International law firm trio in first managing partner contest in 15 years... Osborne Clarke appoints new managing partner... Qatari lawyers claim abuse of foreign firms’ licence to practice... and UK lawyers warned that they could be liable for identity theft...

Pinsent Masons trio in first managing partner contest in 15 years
Three partners have been nominated for the role of managing partner at Pinsent Masons. It’s the first contest for the role since David Ryan was elected in 1999. The trio hoping to replace him when he steps down in April 2015 are; Richard Masters who was managing partner at legacy McGrigors and is now head of client operations; Adrian Barlow who is head of property; and John Cleland who heads banking and finance. A formal election process with a partner vote is expected in late December.
Osborne Clarke appoints new managing partner
Ray Berg will start 2015 with a new role at Osborne Clarke having been elected as managing partner. He will replace Simon Beswick who has been in the role for almost 12 years and will continue as global CEO through until the middle of next year.
Qatari lawyers claim abuse of foreign firms’ licence to practice
The members of the Qatari Lawyers Association have voted to oppose a new law in the country which would include a renewal of the current licensing arrangement for foreign law firms. The unanimous vote was due to lawyers claiming that foreign firms are abusing the rules and harming local lawyers. Currently, firms including Allen & Overy and Clyde & Co are allowed to represent clients in the Qatari Financial Center and also undertake ‘exceptional’ legal work outside the QFC. Lawyers say that some firms (not necessarily the two mentioned here) are doing more than they are allowed to and they want them to be curbed.

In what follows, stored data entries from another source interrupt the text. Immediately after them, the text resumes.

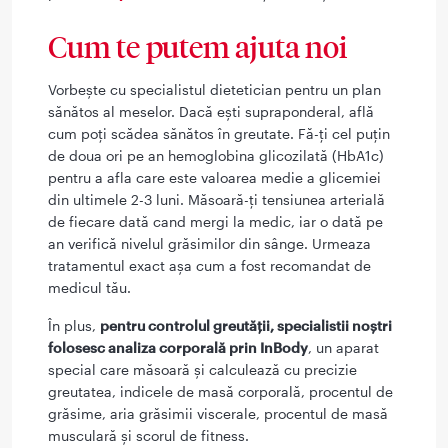
Cum te putem ajuta noi
Vorbeşte cu specialistul dietetician pentru un plan
sănătos al meselor. Dacă eşti supraponderal, află
cum poţi scădea sănătos în greutate. Fă-ţi cel puţin
de doua ori pe an hemoglobina glicozilată (HbA1c)
pentru a afla care este valoarea medie a glicemiei
din ultimele 2-3 luni. Măsoară-ţi tensiunea arterială
de fiecare dată cand mergi la medic, iar o dată pe
an verifică nivelul grăsimilor din sânge. Urmeaza
tratamentul exact aşa cum a fost recomandat de
medicul tău.
În plus,
pentru controlul greutăţii, specialistii noştri
folosesc analiza corporală prin InBody
, un aparat
special care măsoară şi calculează cu precizie
greutatea, indicele de masă corporală, procentul de
grăsime, aria grăsimii viscerale, procentul de masă
musculară şi scorul de fitness.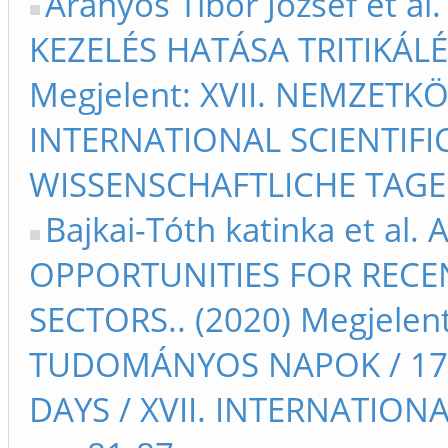
Aranyos Tibor József et 
KEZELÉS HATÁSA TRITIKÁLÉ
Megjelent: XVII. NEMZET
INTERNATIONAL SCIENTIFIC
WISSENSCHAFTLICHE TAGE 
Bajkai-Tóth katinka et a
OPPORTUNITIES FOR RECE
SECTORS.. (2020) Megjelen
TUDOMÁNYOS NAPOK / 17t
DAYS / XVII. INTERNATIO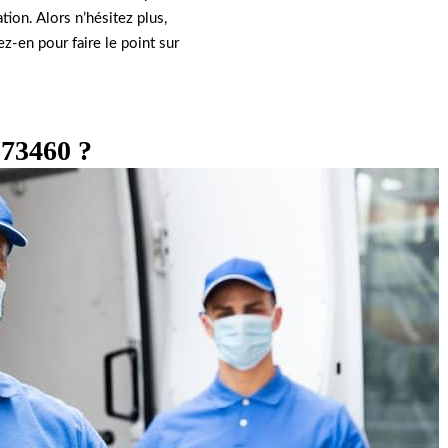
tion. Alors n’hésitez plus,
z-en pour faire le point sur
 73460 ?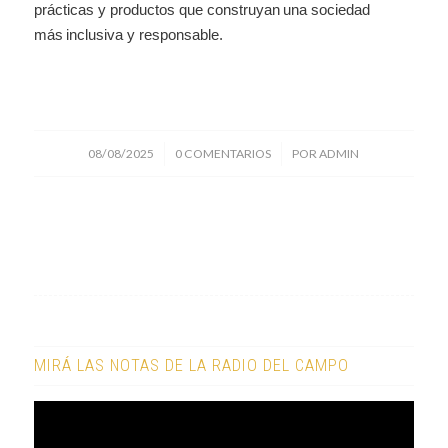
prácticas y productos que construyan una sociedad
más inclusiva y responsable.
/
/
08/08/2025
0 COMENTARIOS
POR
ADMIN
MIRÁ LAS NOTAS DE LA RADIO DEL CAMPO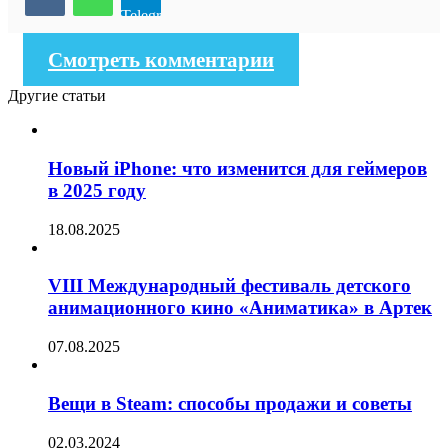
Telegram
Смотреть комментарии
Другие статьи
Новый iPhone: что изменится для геймеров
в 2025 году
18.08.2025
VIII Международный фестиваль детского
анимационного кино «Аниматика» в Артек
07.08.2025
Вещи в Steam: способы продажи и советы
02.03.2024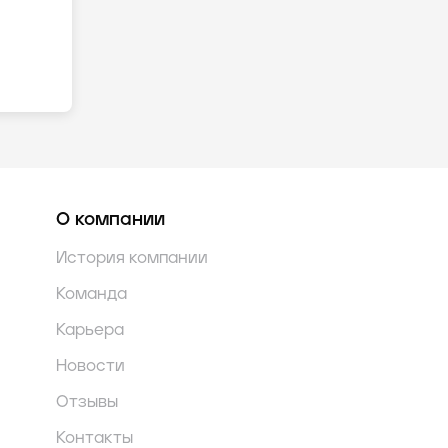
О компании
История компании
Команда
Карьера
Новости
Отзывы
Контакты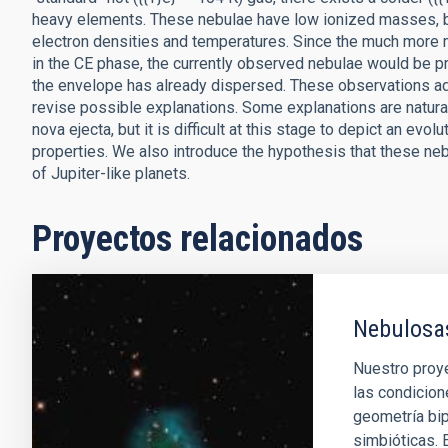
heavy elements. These nebulae have low ionized masses,
electron densities and temperatures. Since the much more m
in the CE phase, the currently observed nebulae would be 
the envelope has already dispersed. These observations a
revise possible explanations. Some explanations are naturally
nova ejecta, but it is difficult at this stage to depict an evo
properties. We also introduce the hypothesis that these nebul
of Jupiter-like planets.
Proyectos relacionados
Nebulosas
Nuestro proye
las condicion
geometría bip
simbióticas. E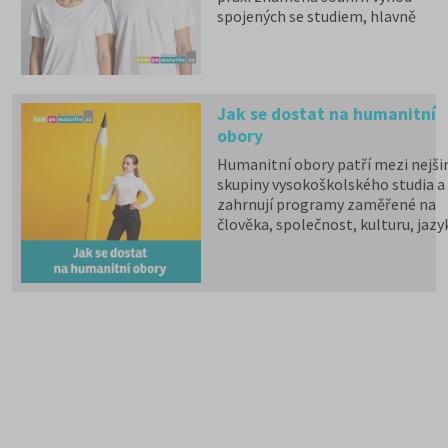
spojených se studiem, hlavně
zdravotní pojištění hrazené
státem, studentské slevy na
dopravu a další.
Jak se dostat na humanitní
obory
Humanitní obory patří mezi nejšir
skupiny vysokoškolského studia a
zahrnují programy zaměřené na
člověka, společnost, kulturu, jazy
vzdělávání i komunikaci.
Psychologii, filozofii, logiku,
politologii, sociologii, sociální
politiku a sociální práci, historick
vědy, filologii, pedagogiku,
informační studia a knihovnictví,
překladatelství a tlumočnictví,
obecnou teorii a dějiny umění a
kultury a další programy a obory l
studovat na 59 fakultách veřejnýc
vysokých škol. Humanitní obory j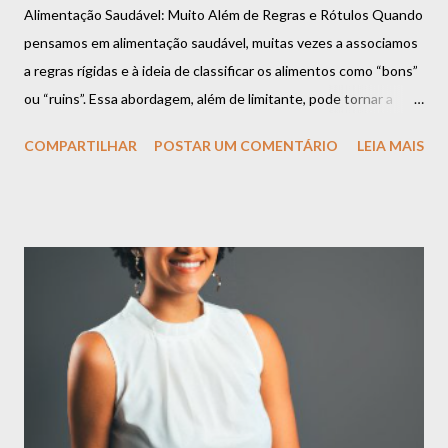
Alimentação Saudável: Muito Além de Regras e Rótulos Quando
pensamos em alimentação saudável, muitas vezes a associamos
a regras rígidas e à ideia de classificar os alimentos como “bons”
ou “ruins”. Essa abordagem, além de limitante, pode tornar a
relação com a comida um desafio constante. Mas a verdade é
COMPARTILHAR
POSTAR UM COMENTÁRIO
LEIA MAIS
que uma alimentação equilibrada vai muito além dessas
definições e se baseia em algo muito mais importante:
flexibilidade, escuta ao corpo e prazer. Espaço para Todos os
Alimentos É importante compreender que todos os alimentos
podem ter espaço na sua rotina. Há o momento de apreciar uma
refeição rica em nutrientes, como uma salada colorida e cheia de
sabor. E também há o momento de saborear aquele doce que
você tanto gosta ou um prato especial que traz conforto e boas
memórias. Esses momentos não só são normais, mas também
essenciais para uma relação leve com a comida. O segredo não
está em criar proibições, mas em encontrar o equilíbrio.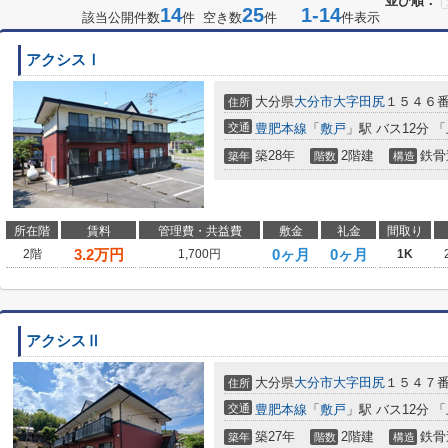
並び順：
14
25
1-14
該当公開件数
件 空き数
件
件表示
アクシスⅠ
大分県
大分市
大字田尻
１５４６
住所
交通
豊肥本線
「
敷戸
」駅 バス12分 
築28年
2階建
鉄骨
築年
階数
構造
所在階
賃料
管理費・共益費
敷金
礼金
間取り
3.2
万円
0ヶ月
0ヶ月
2階
1,700円
1K
アクシスⅡ
大分県
大分市
大字田尻
１５４７
住所
交通
豊肥本線
「
敷戸
」駅 バス12分 
築27年
2階建
鉄骨
築年
階数
構造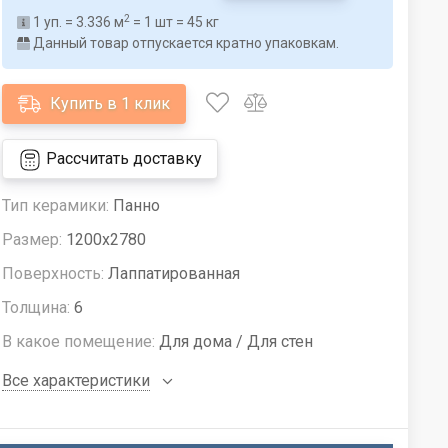
2
1
уп. =
3.336
м
=
1
шт =
45
кг
Данный товар отпускается кратно упаковкам.
Купить в 1 клик
Рассчитать доставку
Тип керамики:
Панно
Размер:
1200x2780
Поверхность:
Лаппатированная
Толщина:
6
В какое помещение:
Для дома / Для стен
Все характеристики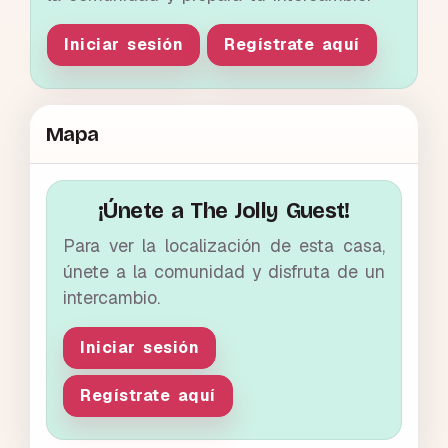
Iniciar sesión
Regístrate aquí
Mapa
¡Únete a The Jolly Guest!
Para ver la localización de esta casa,
únete a la comunidad y disfruta de un
intercambio.
Iniciar sesión
Regístrate aquí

UK lawyers warned that they could be liable for identity theft
The UK’s Solicitors Regulation Authority has warned law firms that they must ensure that they have robust and effective systems to prevent fraudsters using their identities or they could be liable. The level of fraud using identities of genuine law firms and lawyers is on the rise and the SRA dealt with 548 cases last year and is expecting this year’s total to be higher. Firms are being advised to bolster their checks which should include monitoring the internet for mentions of the firm and investigating any unusual enquiries about transactions.